I regret that I have but one upvote to give for this post.

[–]rdfox 6ポイント7ポイント  (1子コメント)

I'm sorry, but if you're not a history professor you should consider becoming onr. This is the kind of reasoned and cited shit we ass-yards live for. Keep up the good work.

[–]Georgy_K_Zhukov[S] 6ポイント7ポイント  (0子コメント)

Nope, just an interested party :)

[–]ShizukaRose 3ポイント4ポイント  (2子コメント)

Great post. It has been frustrating arguing with people about this on facebook.... My fear is that the revisionist version will continue to prevail because a lot of schools seem to be only teaching the Lost Cause version, especially down south.

[–]PubliusPontifex 2ポイント3ポイント  (1子コメント)

My fear is that the revisionist version will continue to prevail because a lot of schools seem to be only teaching the Lost Cause version, especially down south.

As someone who went to school 'down south', what kind of commie goes around rewriting history to ignore the tragic plight of the gallant confederacy?

[–]TheRighteousTyrant 2ポイント3ポイント  (0子コメント)

I had the same history teacher teach the "states rights" cause and that Napoleon and Hitler were defeated largely by General Winter.

[–]davidreiss666 4ポイント5ポイント  (1子コメント)

Well, this is new the definitive reddit-link/work on the subject.

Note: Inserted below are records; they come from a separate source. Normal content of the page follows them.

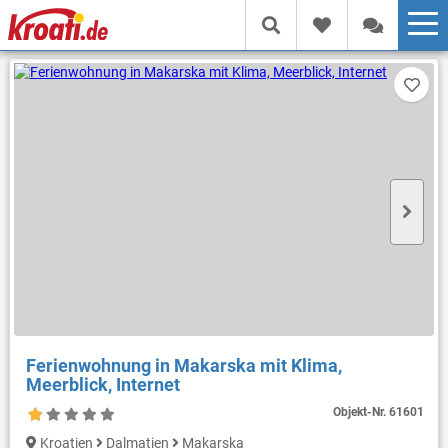
Ferienwohnung in Makarska mit Klima,
Meerblick, Internet
Objekt-Nr.
61601
Kroatien
Dalmatien
Makarska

The only thing I would add is a quote from former Confederate General James Longstreet, responding to a question asking him what he thought the cause of the Civil War was: "If it wasn't about slavery, then I don't know what else it was about".

But then, Neoconfederate apologists don't care about actual facts.

[–]yoda133113 1ポイント2ポイント  (2子コメント)

What is your opinion on dividing the reasons for the secession from the reasons for the war? As in, what is your opinion on the following statement: "Obviously the secession led to the war, but the war should not be said to be about slavery just because it was the cause for the secession."

Thank you for your wonderful post and your time.

[–]Georgy_K_Zhukov[S] 6ポイント7ポイント  (1子コメント)

Statements like that only make sense if slavery was a "flavor of the month". That is to say, if, that while slavery was the immediate cause of secession, secession could be viewed as inevitable even if it is removed from the equation. There is little to support that contention. It can be well demonstrated that slavery was the singularly important and unique factor in the road to secession, and that there is no other issue which can be more closely tied to the rising sectionalism and disunion that eventually led to the Civil War. There simply is no other issue that we can clearly point to and say "even if slavery wasn't an issue, that would have caused it anyway!"

The North did not go to war with abolition as its battle cry, rather Lincoln went to war to preserve the Union and fight what he saw (correctly, I argue above) as an illegal secession, whether that meant freeing all the slaves or none, but that misses the point. No secession, no war. No slavery, no secession. The causal chain is irrefutable. So as I said, slavery is the cause for the war. While I think that often when people say that, or hear it, they might not take it be the complex statement that it is - which I have tried to deconstruct in the essay - and instead see it at face value only, it is absolutely true.

[–]yoda133113 1ポイント2ポイント  (0子コメント)

Thank you.

[–][deleted] 6ポイント7ポイント  (0子コメント)

subheadings are your friend especially given the scope of the badhistory being discussed (double Astrix or hashtag).